Information supplied:
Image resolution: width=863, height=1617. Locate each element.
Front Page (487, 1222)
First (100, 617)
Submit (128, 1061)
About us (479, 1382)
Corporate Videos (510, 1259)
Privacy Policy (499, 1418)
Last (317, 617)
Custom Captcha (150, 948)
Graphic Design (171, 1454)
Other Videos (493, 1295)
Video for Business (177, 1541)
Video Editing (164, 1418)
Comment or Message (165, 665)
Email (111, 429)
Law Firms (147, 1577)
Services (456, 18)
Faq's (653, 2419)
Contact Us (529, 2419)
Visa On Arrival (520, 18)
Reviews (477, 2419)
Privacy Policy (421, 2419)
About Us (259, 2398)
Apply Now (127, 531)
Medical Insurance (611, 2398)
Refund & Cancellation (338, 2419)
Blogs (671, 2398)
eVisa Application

Aim of the exercise:
Nothing but an exact transcription of the records is expected.

Response:
Image resolution: width=863, height=1617. Locate each element.
Front Page (487, 1222)
First (100, 617)
Submit (128, 1061)
About us (479, 1382)
Corporate Videos (510, 1259)
Privacy Policy (499, 1418)
Last (317, 617)
Custom Captcha (150, 948)
Graphic Design (171, 1454)
Other Videos (493, 1295)
Video for Business (177, 1541)
Video Editing (164, 1418)
Comment or Message (165, 665)
Email (111, 429)
Law Firms (147, 1577)
Services (456, 18)
Faq's (653, 2419)
Contact Us (529, 2419)
Visa On Arrival (520, 18)
Reviews (477, 2419)
Privacy Policy (421, 2419)
About Us (259, 2398)
Apply Now (127, 531)
Medical Insurance (611, 2398)
Refund & Cancellation (338, 2419)
Blogs (671, 2398)
eVisa Application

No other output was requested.